◆ **Problem statement**:
Each word in the data below should be copied exactly; the images should not.

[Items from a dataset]
********

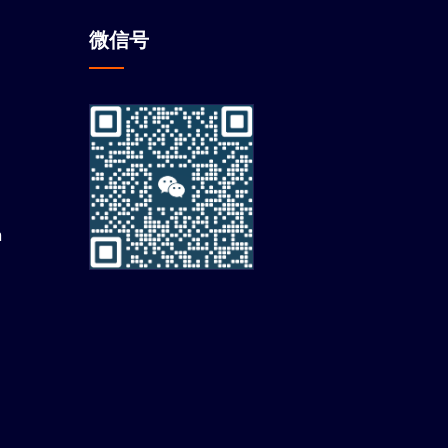
微信
号
m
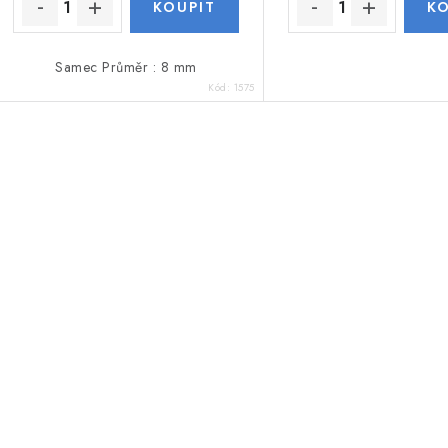
Samec Průměr : 8 mm
Kód:
1575
O
v
á
d
a
c
p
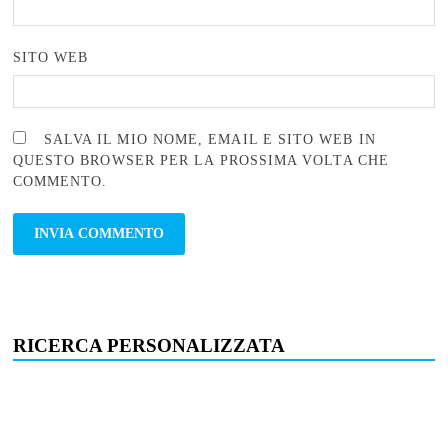
SITO WEB
SALVA IL MIO NOME, EMAIL E SITO WEB IN
QUESTO BROWSER PER LA PROSSIMA VOLTA CHE
COMMENTO.
RICERCA PERSONALIZZATA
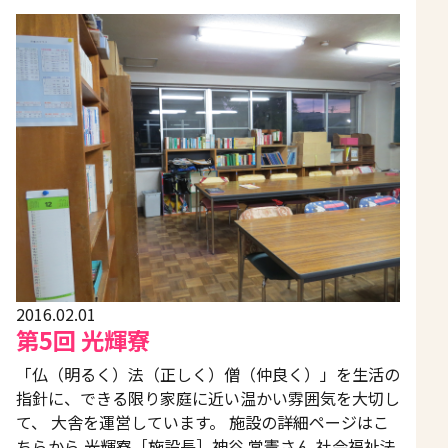
2016.02.01
第5回 光輝寮
「仏（明るく）法（正しく）僧（仲良く）」を生活の
指針に、できる限り家庭に近い温かい雰囲気を大切し
て、 大舎を運営しています。 施設の詳細ページはこ
ちらから 光輝寮［施設長］神谷 常憲さん 社会福祉法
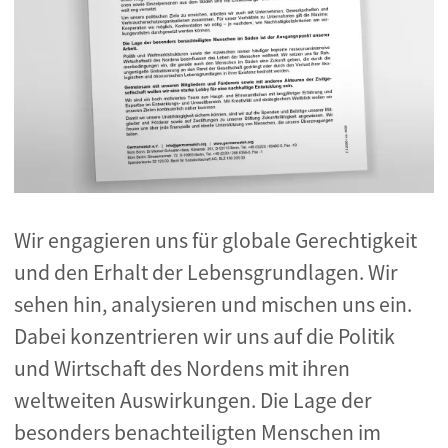
Wir engagieren uns für globale Gerechtigkeit
und den Erhalt der Lebensgrundlagen. Wir
sehen hin, analysieren und mischen uns ein.
Dabei konzentrieren wir uns auf die Politik
und Wirtschaft des Nordens mit ihren
weltweiten Auswirkungen. Die Lage der
besonders benachteiligten Menschen im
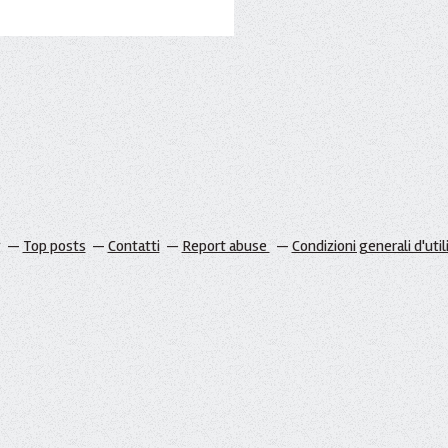
g
Top posts
Contatti
Report abuse
Condizioni generali d'util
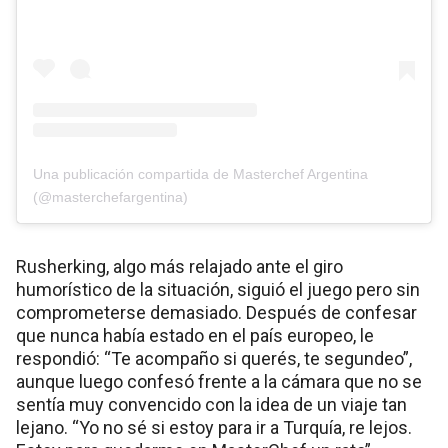
Una publicación compartida de Masterchef Argentina
(@masterchefargentina)
Rusherking, algo más relajado ante el giro
humorístico de la situación, siguió el juego pero sin
comprometerse demasiado. Después de confesar
que nunca había estado en el país europeo, le
respondió: “Te acompaño si querés, te segundeo”,
aunque luego confesó frente a la cámara que no se
sentía muy convencido con la idea de un viaje tan
lejano. “Yo no sé si estoy para ir a Turquía, re lejos.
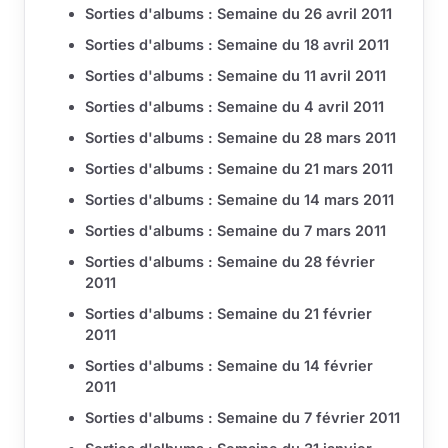
Sorties d'albums : Semaine du 26 avril 2011
Sorties d'albums : Semaine du 18 avril 2011
Sorties d'albums : Semaine du 11 avril 2011
Sorties d'albums : Semaine du 4 avril 2011
Sorties d'albums : Semaine du 28 mars 2011
Sorties d'albums : Semaine du 21 mars 2011
Sorties d'albums : Semaine du 14 mars 2011
Sorties d'albums : Semaine du 7 mars 2011
Sorties d'albums : Semaine du 28 février
2011
Sorties d'albums : Semaine du 21 février
2011
Sorties d'albums : Semaine du 14 février
2011
Sorties d'albums : Semaine du 7 février 2011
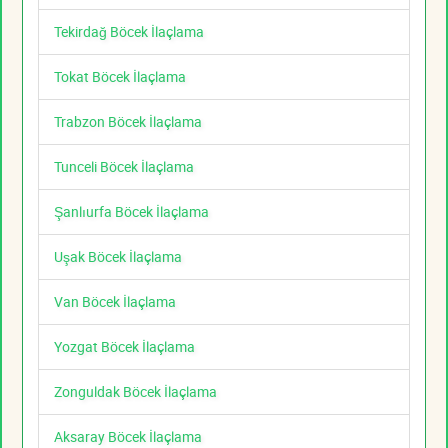
Tekirdağ Böcek İlaçlama
Tokat Böcek İlaçlama
Trabzon Böcek İlaçlama
Tunceli Böcek İlaçlama
Şanlıurfa Böcek İlaçlama
Uşak Böcek İlaçlama
Van Böcek İlaçlama
Yozgat Böcek İlaçlama
Zonguldak Böcek İlaçlama
Aksaray Böcek İlaçlama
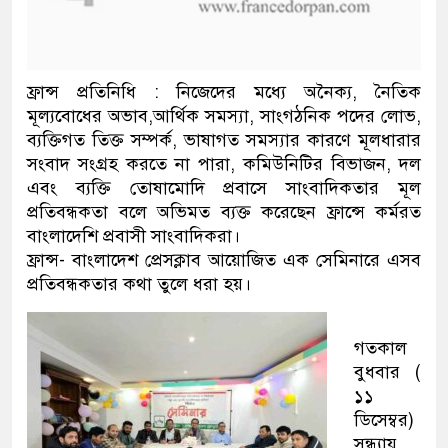
ফ্রান্স প্রতিনিধি : নিজেদের মধ্যে অনৈক্য, নৈতিক
মূল্যবোধের অভাব,আর্থিক সমস্যা, সাংগঠনিক পদের লোভ,
ব্যক্তিগত তিক্ত সম্পর্ক, ভাষাগত সমস্যার কারণে মূলধারার
সংবাদ সংগ্রহ করতে না পারা, কমিউনিটির বিভাজন, দল
এবং ব্যক্তি তোষামোদি প্রবাসে সাংবাদিকতার মূল
প্রতিবন্ধকতা বলে অভিমত ব্যক্ত করেছেন ফ্রান্সে কর্মরত
বাংলাদেশি প্রবাসী সাংবাদিকরা।
ফ্রান্স- বাংলাদেশ প্রেসক্লাব আয়োজিত এক সেমিনারে এসব
প্রতিবন্ধকতার কথা তুলে ধরা হয়।
গতকাল
বুধবার (
১১
ডিসেম্বর)
সন্ধ্যায়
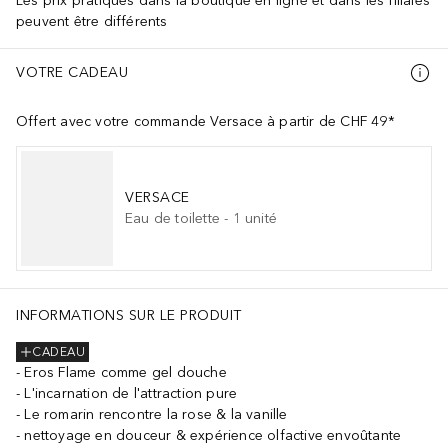
Les prix pratiqués dans la boutique en ligne et dans les filiales
peuvent être différents
VOTRE CADEAU
Offert avec votre commande Versace à partir de CHF 49*
VERSACE
Eau de toilette
-
1
unité
INFORMATIONS SUR LE PRODUIT
CADEAU
Eros Flame comme gel douche
L'incarnation de l'attraction pure
Le romarin rencontre la rose & la vanille
nettoyage en douceur & expérience olfactive envoûtante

********

◆ **Solution to the exercise**:
微信
号
m
Samec Průměr : 8 mm
Kód:
1575
O
v
á
d
a
c
p
SITO WEB
SALVA IL MIO NOME, EMAIL E SITO WEB IN
QUESTO BROWSER PER LA PROSSIMA VOLTA CHE
COMMENTO.
RICERCA PERSONALIZZATA
2016.02.01
第5回 光輝寮
「仏（明るく）法（正しく）僧（仲良く）」を生活の
指針に、できる限り家庭に近い温かい雰囲気を大切し
て、 大舎を運営しています。 施設の詳細ページはこ
ちらから 光輝寮［施設長］神谷 常憲さん 社会福祉法
Wir engagieren uns für globale Gerechtigkeit
und den Erhalt der Lebensgrundlagen. Wir
sehen hin, analysieren und mischen uns ein.
Dabei konzentrieren wir uns auf die Politik
und Wirtschaft des Nordens mit ihren
weltweiten Auswirkungen. Die Lage der
besonders benachteiligten Menschen im
g
Top posts
Contatti
Report abuse
Condizioni generali d'util
Una publicación compartida de Masterchef Argentina
(@masterchefargentina)
Rusherking, algo más relajado ante el giro
humorístico de la situación, siguió el juego pero sin
comprometerse demasiado. Después de confesar
que nunca había estado en el país europeo, le
respondió: “Te acompaño si querés, te segundeo”,
aunque luego confesó frente a la cámara que no se
sentía muy convencido con la idea de un viaje tan
lejano. “Yo no sé si estoy para ir a Turquía, re lejos.
Sorties d'albums : Semaine du 26 avril 2011
Sorties d'albums : Semaine du 18 avril 2011
Sorties d'albums : Semaine du 11 avril 2011
Sorties d'albums : Semaine du 4 avril 2011
Sorties d'albums : Semaine du 28 mars 2011
Sorties d'albums : Semaine du 21 mars 2011
Sorties d'albums : Semaine du 14 mars 2011
Sorties d'albums : Semaine du 7 mars 2011
Sorties d'albums : Semaine du 28 février
2011
Sorties d'albums : Semaine du 21 février
2011
Sorties d'albums : Semaine du 14 février
2011
Sorties d'albums : Semaine du 7 février 2011
Tekirdağ Böcek İlaçlama
Tokat Böcek İlaçlama
Trabzon Böcek İlaçlama
Tunceli Böcek İlaçlama
Şanlıurfa Böcek İlaçlama
Uşak Böcek İlaçlama
Van Böcek İlaçlama
Yozgat Böcek İlaçlama
Zonguldak Böcek İlaçlama
Aksaray Böcek İlaçlama
ফ্রান্স প্রতিনিধি : নিজেদের মধ্যে অনৈক্য, নৈতিক
মূল্যবোধের অভাব,আর্থিক সমস্যা, সাংগঠনিক পদের লোভ,
ব্যক্তিগত তিক্ত সম্পর্ক, ভাষাগত সমস্যার কারণে মূলধারার
সংবাদ সংগ্রহ করতে না পারা, কমিউনিটির বিভাজন, দল
এবং ব্যক্তি তোষামোদি প্রবাসে সাংবাদিকতার মূল
প্রতিবন্ধকতা বলে অভিমত ব্যক্ত করেছেন ফ্রান্সে কর্মরত
বাংলাদেশি প্রবাসী সাংবাদিকরা।
ফ্রান্স- বাংলাদেশ প্রেসক্লাব আয়োজিত এক সেমিনারে এসব
প্রতিবন্ধকতার কথা তুলে ধরা হয়।
গতকাল
বুধবার (
১১
ডিসেম্বর)
সন্ধ্যায়
Les prix pratiqués dans la boutique en ligne et dans les filiales
peuvent être différents
VOTRE CADEAU
Offert avec votre commande Versace à partir de CHF 49*
VERSACE
Eau de toilette
-
1
unité
INFORMATIONS SUR LE PRODUIT
CADEAU
Eros Flame comme gel douche
L'incarnation de l'attraction pure
Le romarin rencontre la rose & la vanille
nettoyage en douceur & expérience olfactive envoûtante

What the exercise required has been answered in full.